# How does measuring a density matrix give Kraus operators?

I am trying to complete this exercise regarding noisy channels. I need to measure a density matrix to get the Kraus operators. However, if I measure, I only get scalars. Can someone please explain how I would measure this density matrix to get the Kraus operators?

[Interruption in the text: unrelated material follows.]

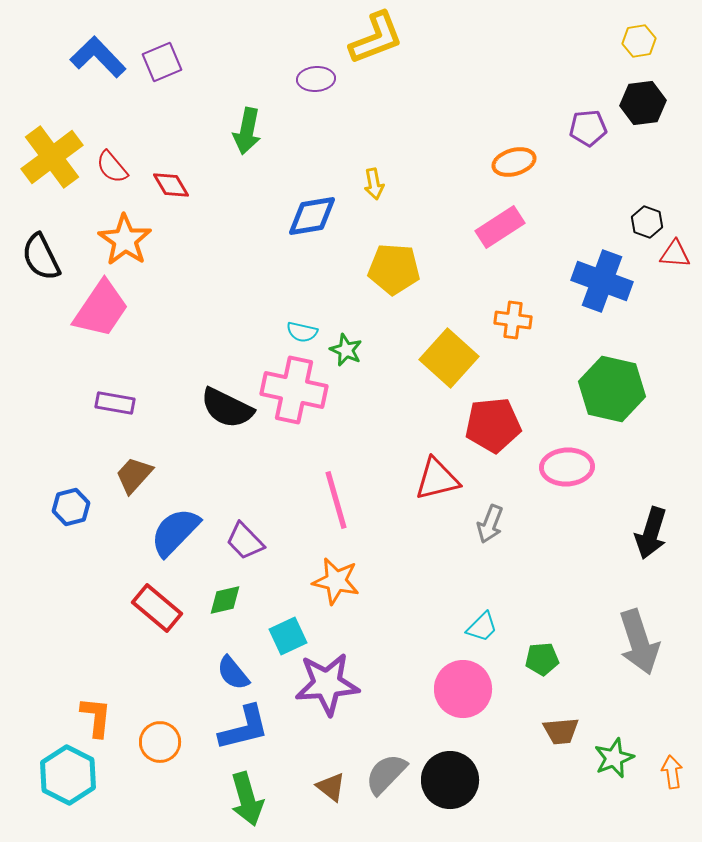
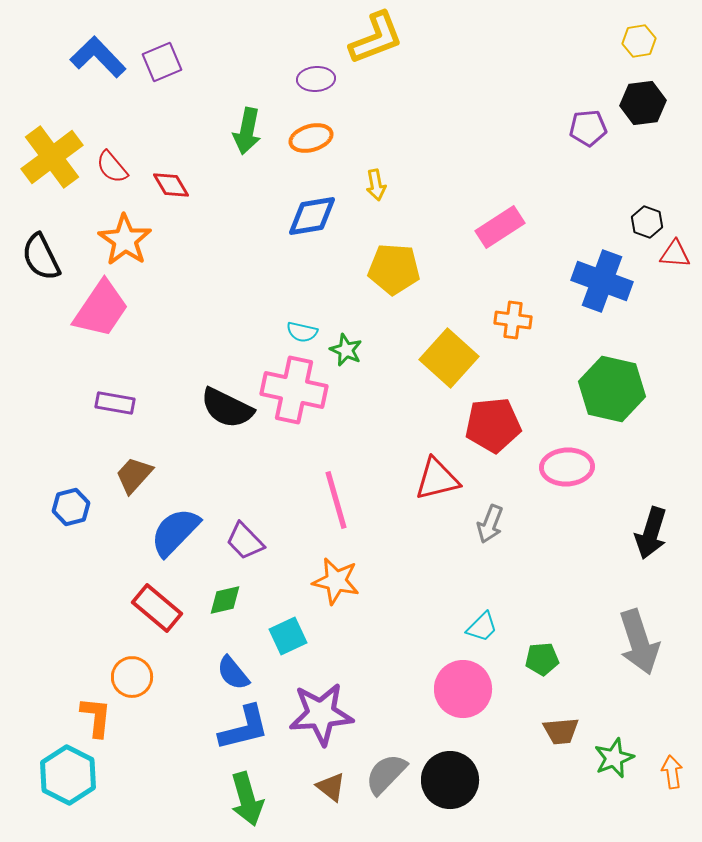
orange ellipse at (514, 162): moved 203 px left, 24 px up
yellow arrow at (374, 184): moved 2 px right, 1 px down
purple star at (327, 684): moved 6 px left, 30 px down
orange circle at (160, 742): moved 28 px left, 65 px up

$$\begin{pmatrix} \alpha^2 (1-p) + \beta^2 p & 2 \beta \alpha \sqrt{p}\sqrt{(1-p)} \\ 2 \beta \alpha \sqrt{p} \sqrt{(1-p)} & \beta^2 (p) + \alpha^2 p \end{pmatrix}$$

Here is the exercise:

It is from this CMU paper: https://quantum.phys.cmu.edu/QCQI/qitd412.pdf

• where does it say there that you are "measuring a density matrix"? The exercise says "measuring $f$", and in Figure 3 $f$ is markedly not $\rho$
– glS
Commented May 24 at 8:46
• f is just a qubit right? And I can represent its state as a density matrix right? and to get that density matrix I just trace subsystem A out of the whole system? I'm not sure though. Commented May 24 at 17:49
• Yes. Thought I don't know how that's related to the question at hand
– glS
Commented May 25 at 9:56

## TLDR

If you measure a qubit in the computational basis without getting the result of the measurement the corresponding channel can be described by the Kraus operators $$K_0 = |0\rangle \langle 0|$$ and $$K_1 = |1\rangle \langle 1|$$ where these projectors act in the subspace of the measured qubit. They do not depend on the initial state of your qubit.

## Some more details

Your question looks very similar to this one: Is an unobserved measurement represented by a mixed state? There, you will find a description on how to handle the general case of any measurement being described by Kraus operators.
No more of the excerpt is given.